2. AMPA writes that his wife has fallen into a deep depression over G's disappearing act:
- "My wife survives on my very sufficient income and other resources rather nicely. BUT, the survival of her SELF-IDENTITY is still utterly dependent on Siddha Yoga. Her despondency on the state of the "path" and the unavailability of Malti to her adoring devotees, makes her utterly, crushingly depressed. Everything has suffered as a result of it in our family life. She is often totally unclear in her thinking, her judgement and discernment are often utterly clouded, her ability to think sharply is now totally dulled and so is her former ability to get things done quickly. It's like she's moving in slow motion and I know it's only partially based on physical fatigue. The emotional fatigue and baggage Malti has left her with, is painfully sad to watch. I feel so good to be free of any dependency on the Guru anymore. And I watch her, in her despair, and it makes me despair for her."

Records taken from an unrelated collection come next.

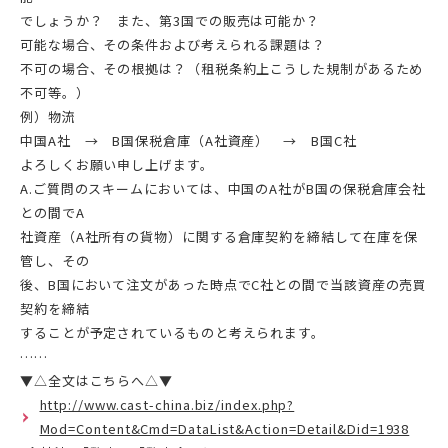
でしょうか？ また、第3国での販売は可能か？
可能な場合、その条件および考えられる課題は？
不可の場合、その根拠は？（租税条約上こうした規制があるため
不可等。）
例）物流
中国A社 → B国保税倉庫（A社資産） → B国C社
よろしくお願い申し上げます。
A.ご質問のスキームにおいては、中国のA社がB国の保税倉庫会社
との間でA
社資産（A社所有の貨物）に関する倉庫契約を締結して在庫を保
管し、その
後、B国において注文があった時点でC社との間で当該資産の売買
契約を締結
することが予定されているものと考えられます。
……
▼△全文はこちらへ△▼
http://www.cast-china.biz/index.php?
Mod=Content&Cmd=DataList&Action=Detail&Did=1938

These are both issues that all of us are dealing with in greater or lesser ways. For instance, I just applied for a job at a major non-profit and was asked to provide evidence of my prior volunteer commitments. How, I wondered, could I not list Siddha Yoga? I have literally spent years in 'selfless service' to the Guru and the path; my bona fides for giving back should be spotless. But, then again, how can I reference those years, what actual value did they have beyond enriching a fleecing charlatan now fled? Even if I bucked up and tried to spin that experience into something useful to humanity, who is around to verify all that work? Who could I possibly list as a contact? Of course, I have it relatively easy compared to many, many others; I held a job 'in-the-world' throughout my many years of practice. Those who were on the 'inside' and are now out face a much tougher dilemma since their primary experience of work--in what is rapidly being recognized as a cult--is in danger of being called into question.
Please, if you have made this transition from on-staff to in-the-world work, consider posting your experience here. Many people like Anon above are struggling to re-establish themselves in a tough job market, with little or no savings, and real questions about how to craft their 'seva' into relevant experience an employer will value. I think it is very important, as well, that we re-affirm for each other that what seems like wasted effort now was truly was truly important work to the community of believers at the time. None of the wonderful experiences we still cherish of our time in SY could have happened without the 'endless exhausting seva' of the ashram staff.
Finally, the issue of depression caused by the dissolution of belief in SY. Some of us, like AMPA, have loved ones who are still tenaciously clinging to belief despite the obvious (to us) slow-death of the Siddha path. But, as Older but Wiser observed, if we are honest with ourselves we've all gone through depression over the dying of what we thought was our light. I still struggle with it from time to time. There is no replacement for the feelings of certainty, security and absolute safety that a global belief system like Siddha Yoga provides. If we don't jump to another belief system, if we are now mostly allergic to belief systems, we're thrown back onto our own resources. We're left trusting in only ourselves during a time in life and in an economy when so much seems so precarious. It is scary. We need each other to get through this.